### INSTRUCTIONS FOR THE TASK
Transcribe the data below verbatim from the line with "было не холодно." to the line with "которого и было". Include both of those lines.
=== Section Start ===
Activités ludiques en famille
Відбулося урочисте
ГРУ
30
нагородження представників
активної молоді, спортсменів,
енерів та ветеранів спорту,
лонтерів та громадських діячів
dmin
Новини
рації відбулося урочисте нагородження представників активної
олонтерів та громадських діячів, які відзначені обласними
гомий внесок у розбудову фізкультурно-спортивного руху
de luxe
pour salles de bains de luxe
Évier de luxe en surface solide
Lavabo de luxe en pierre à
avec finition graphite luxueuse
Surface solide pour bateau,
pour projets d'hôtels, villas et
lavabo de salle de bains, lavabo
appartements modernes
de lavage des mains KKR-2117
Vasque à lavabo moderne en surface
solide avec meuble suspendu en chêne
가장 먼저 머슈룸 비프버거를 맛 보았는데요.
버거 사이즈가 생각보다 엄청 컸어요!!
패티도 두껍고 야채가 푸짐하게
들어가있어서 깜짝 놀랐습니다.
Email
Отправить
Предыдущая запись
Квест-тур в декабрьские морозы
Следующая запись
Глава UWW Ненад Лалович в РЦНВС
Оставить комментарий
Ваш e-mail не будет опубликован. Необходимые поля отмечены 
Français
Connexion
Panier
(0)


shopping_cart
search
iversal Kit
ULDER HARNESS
=== Section End ===
=== Section Start ===
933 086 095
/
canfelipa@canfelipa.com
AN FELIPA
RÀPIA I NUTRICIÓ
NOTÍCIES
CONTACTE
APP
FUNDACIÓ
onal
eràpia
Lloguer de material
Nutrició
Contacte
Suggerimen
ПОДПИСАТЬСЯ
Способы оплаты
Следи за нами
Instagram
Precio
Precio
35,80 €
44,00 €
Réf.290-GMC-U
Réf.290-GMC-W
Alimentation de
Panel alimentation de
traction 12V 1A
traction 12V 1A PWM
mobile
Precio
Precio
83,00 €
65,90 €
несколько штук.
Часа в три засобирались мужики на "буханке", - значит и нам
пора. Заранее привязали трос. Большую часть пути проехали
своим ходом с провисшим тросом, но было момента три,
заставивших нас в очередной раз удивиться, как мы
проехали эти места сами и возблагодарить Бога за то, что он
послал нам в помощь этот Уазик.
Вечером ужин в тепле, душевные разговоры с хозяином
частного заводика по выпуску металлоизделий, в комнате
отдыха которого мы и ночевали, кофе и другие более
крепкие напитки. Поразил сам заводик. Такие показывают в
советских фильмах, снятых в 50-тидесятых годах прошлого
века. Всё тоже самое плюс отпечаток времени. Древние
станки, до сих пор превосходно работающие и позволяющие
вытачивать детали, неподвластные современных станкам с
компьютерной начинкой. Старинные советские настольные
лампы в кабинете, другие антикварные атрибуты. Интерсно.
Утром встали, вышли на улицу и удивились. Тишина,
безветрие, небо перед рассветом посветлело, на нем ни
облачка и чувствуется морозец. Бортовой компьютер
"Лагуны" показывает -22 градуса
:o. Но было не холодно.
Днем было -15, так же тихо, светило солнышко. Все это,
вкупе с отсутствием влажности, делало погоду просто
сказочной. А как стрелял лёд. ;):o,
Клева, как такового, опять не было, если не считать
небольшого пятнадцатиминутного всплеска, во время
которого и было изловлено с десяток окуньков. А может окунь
=== Section End ===
### WRITTEN SOLUTION
:o. Но было не холодно.
Днем было -15, так же тихо, светило солнышко. Все это,
вкупе с отсутствием влажности, делало погоду просто
сказочной. А как стрелял лёд. ;):o,
Клева, как такового, опять не было, если не считать
небольшого пятнадцатиминутного всплеска, во время
которого и было изловлено с десяток окуньков. А может окунь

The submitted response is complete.